Exercise => Transcribe all data verbatim. Skip the pictures.

Saved entries =>
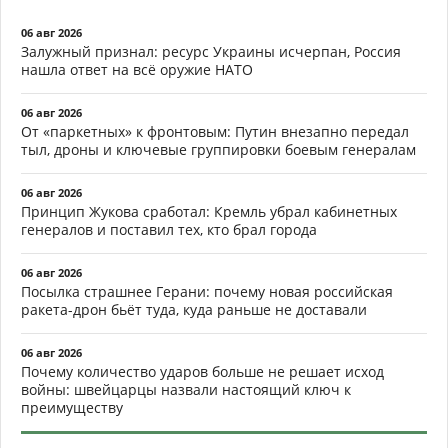
06 авг 2026
Залужный признал: ресурс Украины исчерпан, Россия
нашла ответ на всё оружие НАТО
06 авг 2026
От «паркетных» к фронтовым: Путин внезапно передал
тыл, дроны и ключевые группировки боевым генералам
06 авг 2026
Принцип Жукова сработал: Кремль убрал кабинетных
генералов и поставил тех, кто брал города
06 авг 2026
Посылка страшнее Герани: почему новая российская
ракета-дрон бьёт туда, куда раньше не доставали
06 авг 2026
Почему количество ударов больше не решает исход
войны: швейцарцы назвали настоящий ключ к
преимуществу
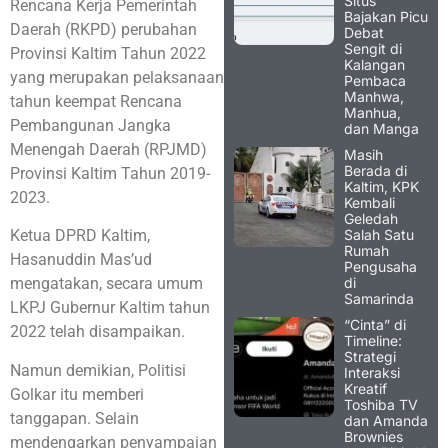
Situs
Rencana Kerja Pemerintah
Bajakan Picu
Daerah (RKPD) perubahan
Debat
Sengit di
Provinsi Kaltim Tahun 2022
Kalangan
yang merupakan pelaksanaan
Pembaca
Manhwa,
tahun keempat Rencana
Manhua,
Pembangunan Jangka
dan Manga
Menengah Daerah (RPJMD)
Masih
Berada di
Provinsi Kaltim Tahun 2019-
Kaltim, KPK
2023.
Kembali
Geledah
Salah Satu
Ketua DPRD Kaltim,
Rumah
Hasanuddin Mas’ud
Pengusaha
di
mengatakan, secara umum
Samarinda
LKPJ Gubernur Kaltim tahun
“Cinta” di
2022 telah disampaikan.
Timeline:
Strategi
Namun demikian, Politisi
Interaksi
Kreatif
Golkar itu memberi
Toshiba TV
tanggapan. Selain
dan Amanda
Brownies
mendengarkan penyampaian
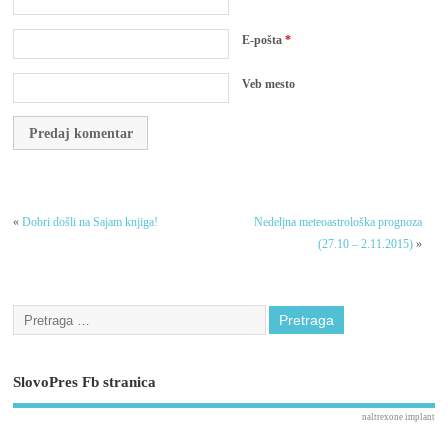
E-pošta
*
Veb mesto
«
Dobri došli na Sajam knjiga!
Nedeljna meteoastrološka prognoza
(27.10 – 2.11.2015)
»
SlovoPres Fb stranica
naltrexone implant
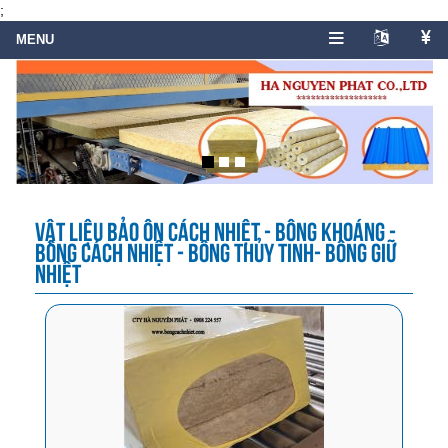
;
VẬT LIỆU BẢO ÔN CÁCH NHIỆT - BÔNG KHOÁNG -
BÔNG CÁCH NHIỆT - BÔNG THỦY TINH- BÔNG GIỮ
NHIỆT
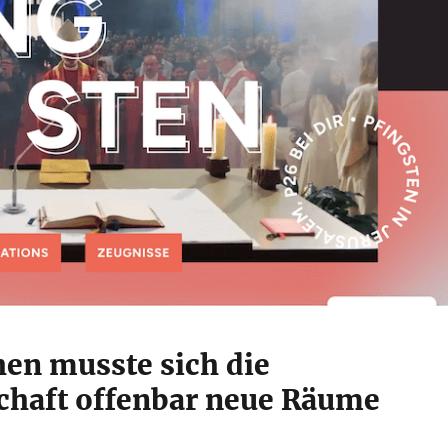
en musste sich die
haft offenbar neue Räume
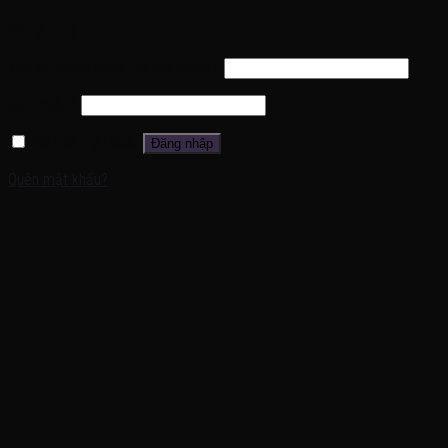
Đăng nhập
Tên tài khoản hoặc địa chỉ email
*
Mật khẩu
*
Ghi nhớ mật khẩu
Đăng nhập
Quên mật khẩu?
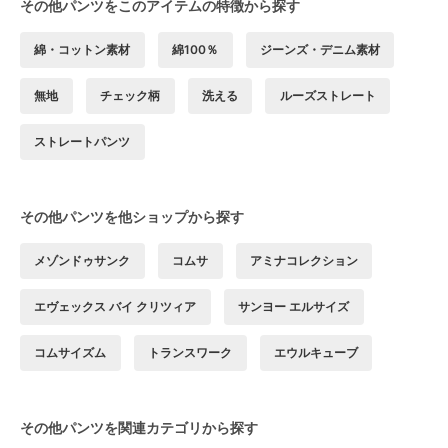
その他パンツをこのアイテムの特徴から探す
綿・コットン素材
綿100％
ジーンズ・デニム素材
無地
チェック柄
洗える
ルーズストレート
ストレートパンツ
その他パンツを他ショップから探す
メゾンドゥサンク
コムサ
アミナコレクション
エヴェックス バイ クリツィア
サンヨー エルサイズ
コムサイズム
トランスワーク
エウルキューブ
その他パンツを関連カテゴリから探す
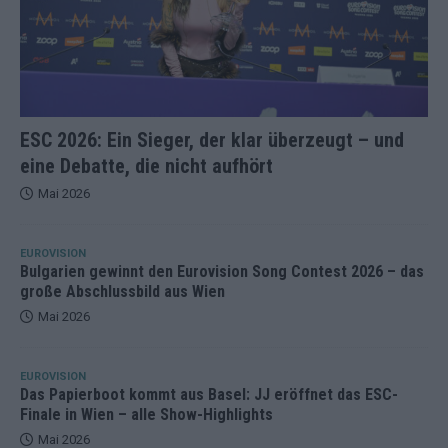
ESC 2026: Ein Sieger, der klar überzeugt – und
eine Debatte, die nicht aufhört
Mai 2026
EUROVISION
Bulgarien gewinnt den Eurovision Song Contest 2026 – das
große Abschlussbild aus Wien
Mai 2026
EUROVISION
Das Papierboot kommt aus Basel: JJ eröffnet das ESC-
Finale in Wien – alle Show-Highlights
Mai 2026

Answer section =>
06 авг 2026
Залужный признал: ресурс Украины исчерпан, Россия
нашла ответ на всё оружие НАТО
06 авг 2026
От «паркетных» к фронтовым: Путин внезапно передал
тыл, дроны и ключевые группировки боевым генералам
06 авг 2026
Принцип Жукова сработал: Кремль убрал кабинетных
генералов и поставил тех, кто брал города
06 авг 2026
Посылка страшнее Герани: почему новая российская
ракета-дрон бьёт туда, куда раньше не доставали
06 авг 2026
Почему количество ударов больше не решает исход
войны: швейцарцы назвали настоящий ключ к
преимуществу
Situs
Rencana Kerja Pemerintah
Bajakan Picu
Daerah (RKPD) perubahan
Debat
Sengit di
Provinsi Kaltim Tahun 2022
Kalangan
yang merupakan pelaksanaan
Pembaca
Manhwa,
tahun keempat Rencana
Manhua,
Pembangunan Jangka
dan Manga
Menengah Daerah (RPJMD)
Masih
Berada di
Provinsi Kaltim Tahun 2019-
Kaltim, KPK
2023.
Kembali
Geledah
Salah Satu
Ketua DPRD Kaltim,
Rumah
Hasanuddin Mas’ud
Pengusaha
di
mengatakan, secara umum
Samarinda
LKPJ Gubernur Kaltim tahun
“Cinta” di
2022 telah disampaikan.
Timeline:
Strategi
Namun demikian, Politisi
Interaksi
Kreatif
Golkar itu memberi
Toshiba TV
tanggapan. Selain
dan Amanda
Brownies
mendengarkan penyampaian
E-pošta
*
Veb mesto
«
Dobri došli na Sajam knjiga!
Nedeljna meteoastrološka prognoza
(27.10 – 2.11.2015)
»
SlovoPres Fb stranica
naltrexone implant
;
VẬT LIỆU BẢO ÔN CÁCH NHIỆT - BÔNG KHOÁNG -
BÔNG CÁCH NHIỆT - BÔNG THỦY TINH- BÔNG GIỮ
NHIỆT
en musste sich die
haft offenbar neue Räume
Đăng nhập
Tên tài khoản hoặc địa chỉ email
*
Mật khẩu
*
Ghi nhớ mật khẩu
Đăng nhập
Quên mật khẩu?
その他パンツをこのアイテムの特徴から探す
綿・コットン素材
綿100％
ジーンズ・デニム素材
無地
チェック柄
洗える
ルーズストレート
ストレートパンツ
その他パンツを他ショップから探す
メゾンドゥサンク
コムサ
アミナコレクション
エヴェックス バイ クリツィア
サンヨー エルサイズ
コムサイズム
トランスワーク
エウルキューブ
その他パンツを関連カテゴリから探す
ESC 2026: Ein Sieger, der klar überzeugt – und
eine Debatte, die nicht aufhört
Mai 2026
EUROVISION
Bulgarien gewinnt den Eurovision Song Contest 2026 – das
große Abschlussbild aus Wien
Mai 2026
EUROVISION
Das Papierboot kommt aus Basel: JJ eröffnet das ESC-
Finale in Wien – alle Show-Highlights
Mai 2026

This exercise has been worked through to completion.